Of course, Being Mary Jane is not the first television series with a lead character (or lead characters) to whom many black women could likely relate. Friends came on NBC when I was just entering my twenties, and at that stage of life there were aspects of Monica’s and Rachel’s lives I understood. I knew about that post-college stage in which some of my friends had steady jobs and some didn't, and we were all just trying to figure out how to live as grown-ups together.
But historically, in American culture and society, the perspectives and experiences of people with white skin have always been considered normative for the whole, the standards by which non-whites were supposed to measure their lives. An added delight of Being Mary Jane is that the lead female character is a black woman and the women that support and nourish her, as well as those whom she supports and nourishes, are ethnic minorities.

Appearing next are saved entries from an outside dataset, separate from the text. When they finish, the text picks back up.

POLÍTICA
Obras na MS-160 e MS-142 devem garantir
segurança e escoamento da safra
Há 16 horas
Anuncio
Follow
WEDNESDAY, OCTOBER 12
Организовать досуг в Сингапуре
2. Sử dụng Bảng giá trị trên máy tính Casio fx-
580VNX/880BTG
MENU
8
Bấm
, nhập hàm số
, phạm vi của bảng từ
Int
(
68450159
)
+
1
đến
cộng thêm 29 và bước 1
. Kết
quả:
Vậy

The effect that Being Mary Jane could have, then, is similar to what The Cosby Show did in the 1980s and what made it such a powerful and successful series: The Cosby family portrayed black life in ways that allowed both whites and blacks to recognize themselves in the black characters. Being Mary Jane has the potential to slowly alter the way viewers see and relate to African-Americans as a people whose lives and experiences—their good and poor decisions, and their trials and triumphs—can be encompassed into cultural and social norms in the same way that the lives and experiences of white Americans have been for centuries.
Research has shown, however, what many of us already know from observation: It is rare for TV programming with primarily black actors to arouse interest in a white audience. Indeed, three-quarters of the viewing audience for Being Mary Jane, was composed of women, and according to a recent Nielsen report, black women make up the majority of TV viewers. BET has roughly an 85-percent black audience. It seems fair to assume that the majority of women watching Being Mary Jane are black. So I get the opening caveat: Let’s not make one black woman’s life representative of all black women. Of course not all aspects of Mary Jane’s life are healthy or advisable, nor representative of black women.

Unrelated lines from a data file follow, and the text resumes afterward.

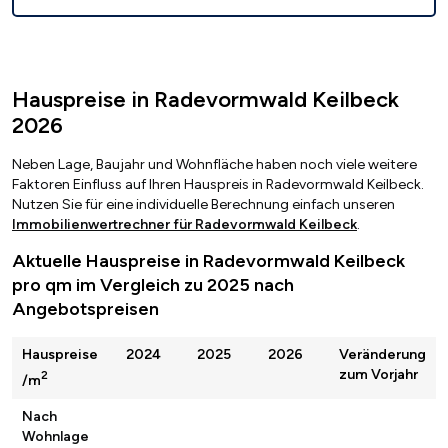
Hauspreise in Radevormwald Keilbeck
2026
Neben Lage, Baujahr und Wohnfläche haben noch viele weitere
Faktoren Einfluss auf Ihren Hauspreis in Radevormwald Keilbeck.
Nutzen Sie für eine individuelle Berechnung einfach unseren
Immobilienwertrechner für Radevormwald Keilbeck
.
Aktuelle Hauspreise in Radevormwald Keilbeck
pro qm im Vergleich zu 2025 nach
Angebotspreisen
Hauspreise
2024
2025
2026
Veränderung
zum Vorjahr
2
/m
Nach
Wohnlage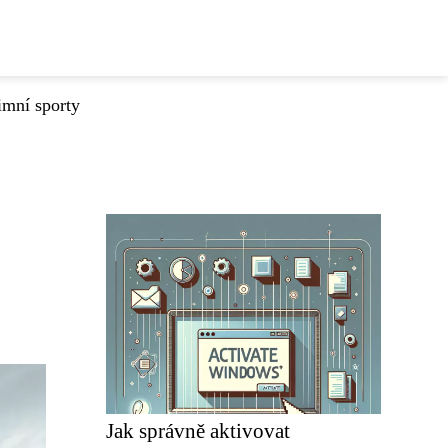
imní sporty
Jak správně aktivovat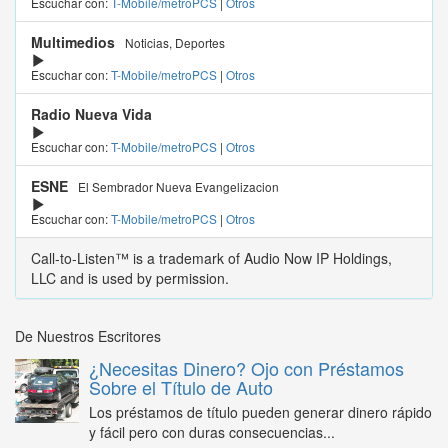
Escuchar con:
T-Mobile/metroPCS
|
Otros
Multimedios
Noticias, Deportes
Escuchar con:
T-Mobile/metroPCS
|
Otros
Radio Nueva Vida
Escuchar con:
T-Mobile/metroPCS
|
Otros
ESNE
El Sembrador Nueva Evangelizacion
Escuchar con:
T-Mobile/metroPCS
|
Otros
Call-to-Listen™ is a trademark of Audio Now IP Holdings,
LLC and is used by permission.
De Nuestros Escritores
¿Necesitas Dinero? Ojo con Préstamos
Sobre el Título de Auto
Los préstamos de título pueden generar dinero rápido
y fácil pero con duras consecuencias...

But Being Mary Jane does represent aspects of the lives of many black, single, vocationally successful young women in America who are trying to navigate the demands and responsibilities of family and work while facing the complexities of personal relationships, romantic and otherwise—and in so doing, it also represents aspects of the lives of many single, vocationally successful young women across racial lines.
“Mara Brock Akil is a brilliant student of human behavior,” Brookins says. “She digs to find the humanity of situations. So while Mary Jane is culturally and authentically an African-American woman, her choices, her quiet moments, her dreams, her fears, her family challenges, et al., are universal not just to women … but to women and men.
“She’s successful, but she has real flaws and often says those things that we would want to say in a given situation,” Brookins says. “Audiences respect authenticity. Mary Jane lives her life fully exposed on camera, and consequently she is very relatable and appealing.”
Olivia Pope, make no mistake, is a complex character with whom some women might relate, but her particular issues are not exactly commonplace. Being Mary Jane is a show with a diversity of characters that highlight multiple dimensions of women’s lives, regardless of race.